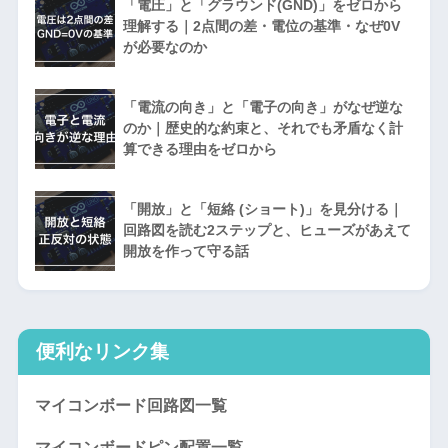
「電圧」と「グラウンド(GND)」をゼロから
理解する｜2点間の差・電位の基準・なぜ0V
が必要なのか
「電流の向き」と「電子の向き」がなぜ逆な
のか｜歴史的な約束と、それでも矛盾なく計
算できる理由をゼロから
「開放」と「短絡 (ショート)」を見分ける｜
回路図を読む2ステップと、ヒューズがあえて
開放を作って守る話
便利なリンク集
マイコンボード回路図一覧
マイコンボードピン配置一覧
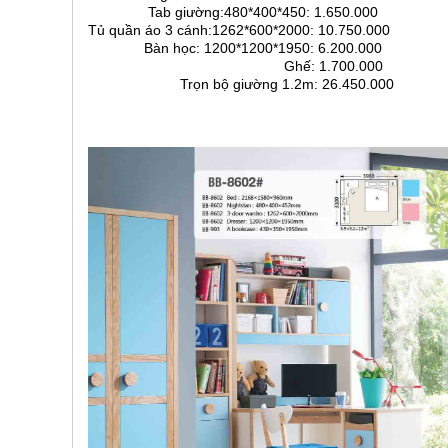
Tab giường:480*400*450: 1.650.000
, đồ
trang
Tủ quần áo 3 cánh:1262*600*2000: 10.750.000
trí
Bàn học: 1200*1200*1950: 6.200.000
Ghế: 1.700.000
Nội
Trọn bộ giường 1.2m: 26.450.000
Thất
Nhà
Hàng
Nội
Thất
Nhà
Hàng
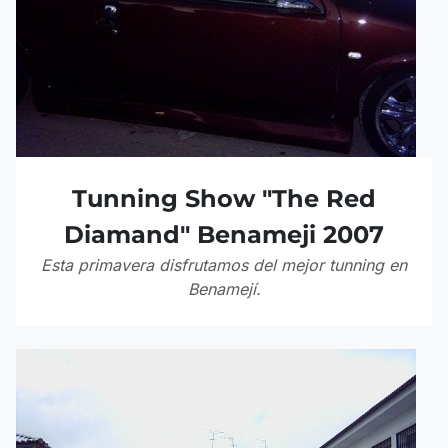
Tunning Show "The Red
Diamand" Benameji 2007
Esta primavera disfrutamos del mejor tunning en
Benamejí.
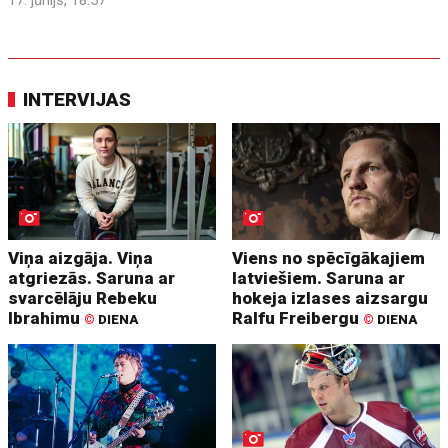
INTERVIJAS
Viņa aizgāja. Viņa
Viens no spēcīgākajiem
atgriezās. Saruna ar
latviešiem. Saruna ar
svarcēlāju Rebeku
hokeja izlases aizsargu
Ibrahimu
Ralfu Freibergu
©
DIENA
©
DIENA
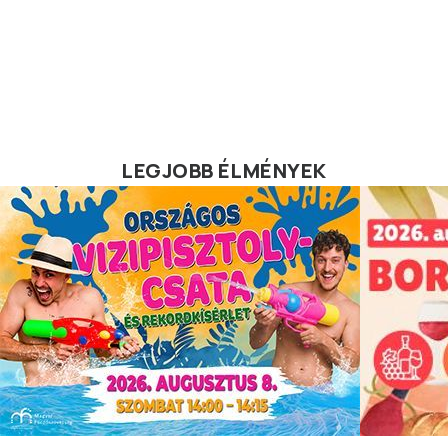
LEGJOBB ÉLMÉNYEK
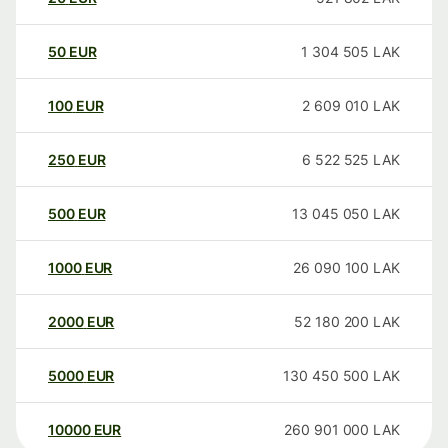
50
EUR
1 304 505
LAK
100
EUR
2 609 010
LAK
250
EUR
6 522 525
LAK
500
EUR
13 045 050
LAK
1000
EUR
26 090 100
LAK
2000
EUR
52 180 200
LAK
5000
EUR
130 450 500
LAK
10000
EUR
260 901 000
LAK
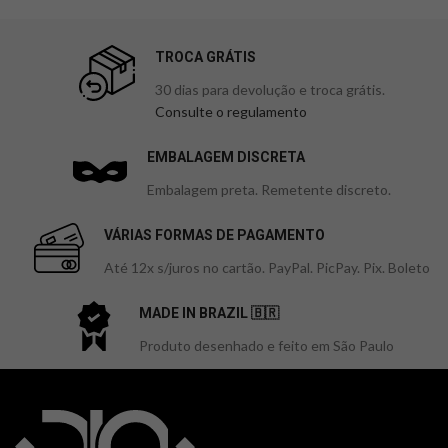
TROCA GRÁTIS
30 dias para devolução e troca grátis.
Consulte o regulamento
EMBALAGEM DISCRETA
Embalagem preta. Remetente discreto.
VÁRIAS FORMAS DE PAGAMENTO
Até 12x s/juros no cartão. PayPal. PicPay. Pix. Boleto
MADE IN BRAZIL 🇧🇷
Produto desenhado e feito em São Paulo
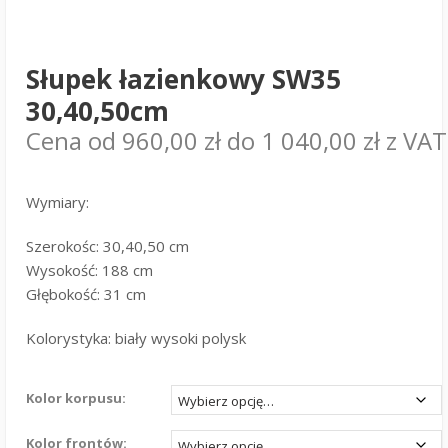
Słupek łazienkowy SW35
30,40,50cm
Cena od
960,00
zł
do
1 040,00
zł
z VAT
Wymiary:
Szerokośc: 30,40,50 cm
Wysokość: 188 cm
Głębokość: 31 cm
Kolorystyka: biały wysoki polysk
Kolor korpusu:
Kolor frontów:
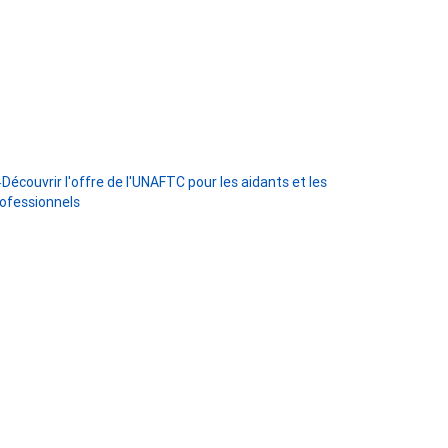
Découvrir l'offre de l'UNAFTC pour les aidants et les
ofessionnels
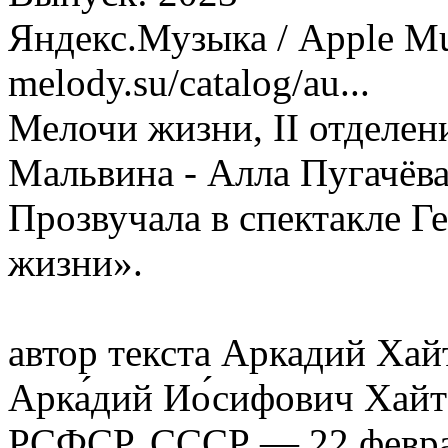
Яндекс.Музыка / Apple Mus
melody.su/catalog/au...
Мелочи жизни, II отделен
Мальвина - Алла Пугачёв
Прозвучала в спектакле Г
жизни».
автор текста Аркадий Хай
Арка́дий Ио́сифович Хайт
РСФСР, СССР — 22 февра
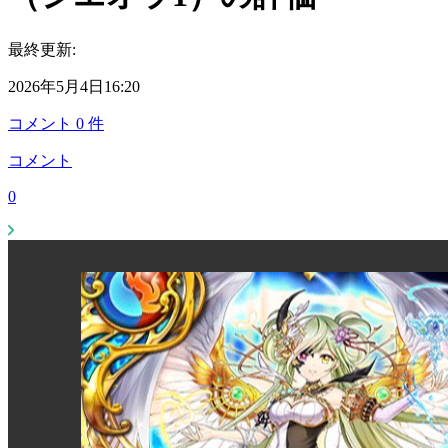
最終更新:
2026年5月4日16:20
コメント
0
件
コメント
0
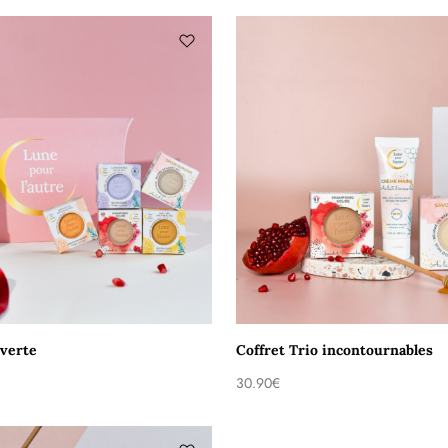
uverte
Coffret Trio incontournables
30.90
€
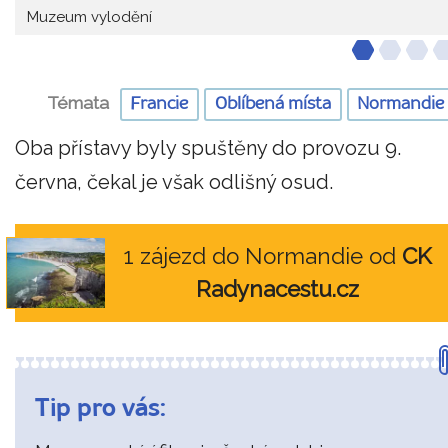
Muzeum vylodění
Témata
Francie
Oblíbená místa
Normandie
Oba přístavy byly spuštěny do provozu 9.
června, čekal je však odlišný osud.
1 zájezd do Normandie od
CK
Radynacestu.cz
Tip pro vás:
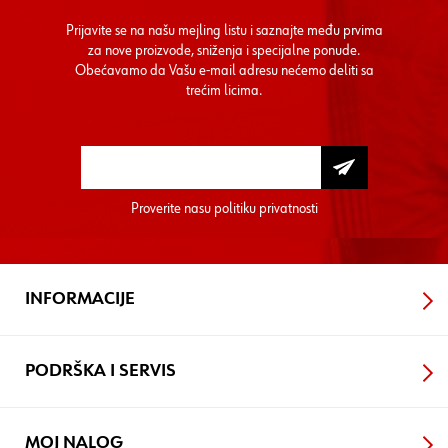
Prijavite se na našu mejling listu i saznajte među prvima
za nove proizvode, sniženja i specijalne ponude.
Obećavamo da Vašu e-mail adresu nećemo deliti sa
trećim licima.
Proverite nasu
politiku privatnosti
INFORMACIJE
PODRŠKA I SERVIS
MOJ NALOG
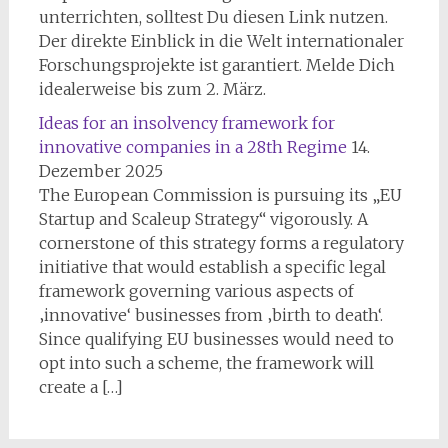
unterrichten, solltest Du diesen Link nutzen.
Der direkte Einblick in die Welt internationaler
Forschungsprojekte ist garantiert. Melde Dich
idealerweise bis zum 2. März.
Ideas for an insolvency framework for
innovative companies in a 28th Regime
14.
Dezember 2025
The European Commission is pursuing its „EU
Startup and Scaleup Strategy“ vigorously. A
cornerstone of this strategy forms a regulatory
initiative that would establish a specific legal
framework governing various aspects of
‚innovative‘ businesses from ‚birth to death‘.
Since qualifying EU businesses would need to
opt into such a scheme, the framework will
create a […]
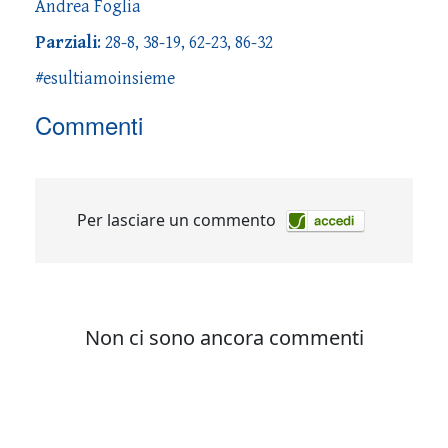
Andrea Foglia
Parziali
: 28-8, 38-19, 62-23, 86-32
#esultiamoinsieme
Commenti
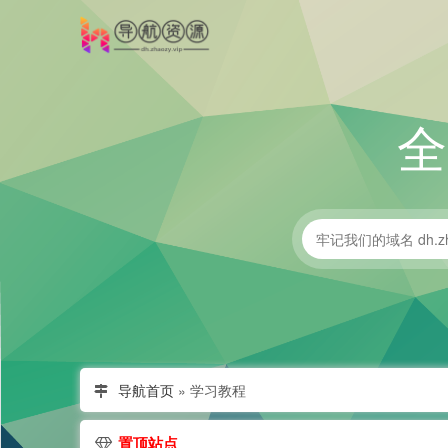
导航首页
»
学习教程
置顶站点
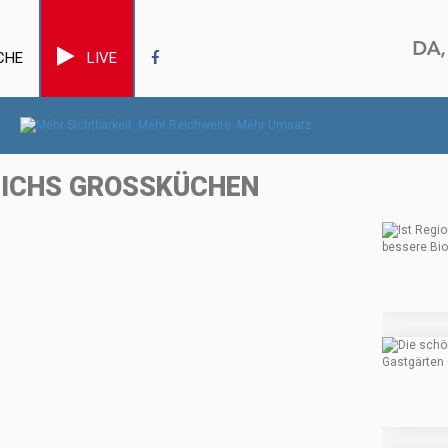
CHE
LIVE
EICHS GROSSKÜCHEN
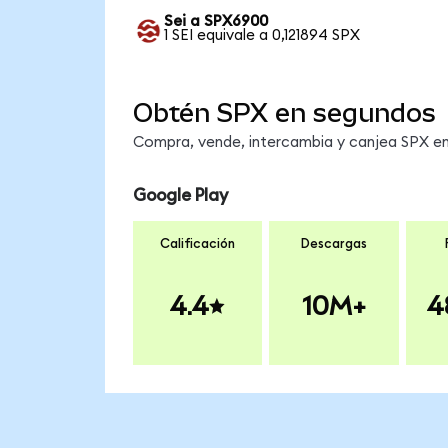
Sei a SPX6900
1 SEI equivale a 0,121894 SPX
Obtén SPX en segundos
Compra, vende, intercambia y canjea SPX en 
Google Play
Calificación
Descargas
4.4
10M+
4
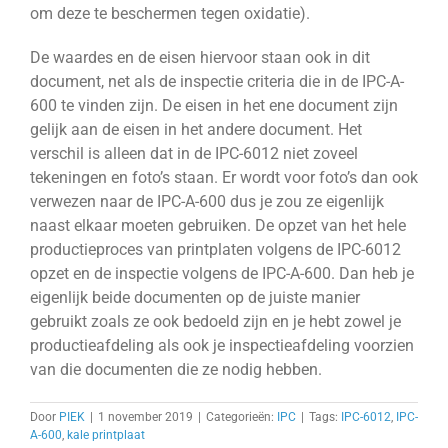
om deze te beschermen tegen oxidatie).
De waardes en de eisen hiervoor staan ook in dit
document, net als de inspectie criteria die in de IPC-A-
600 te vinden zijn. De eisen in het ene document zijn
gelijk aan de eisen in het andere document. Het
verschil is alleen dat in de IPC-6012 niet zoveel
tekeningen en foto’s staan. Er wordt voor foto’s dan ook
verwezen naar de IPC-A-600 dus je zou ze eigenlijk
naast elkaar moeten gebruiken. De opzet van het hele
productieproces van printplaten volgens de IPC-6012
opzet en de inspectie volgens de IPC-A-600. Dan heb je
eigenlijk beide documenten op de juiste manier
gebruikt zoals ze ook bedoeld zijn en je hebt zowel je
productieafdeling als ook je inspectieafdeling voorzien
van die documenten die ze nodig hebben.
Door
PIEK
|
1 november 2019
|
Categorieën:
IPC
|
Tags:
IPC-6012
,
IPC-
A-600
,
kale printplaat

Work instruction: Which lines of the data above contain "eisen"? Copy each one.

Result below:
De waardes en de eisen hiervoor staan ook in dit
600 te vinden zijn. De eisen in het ene document zijn
gelijk aan de eisen in het andere document. Het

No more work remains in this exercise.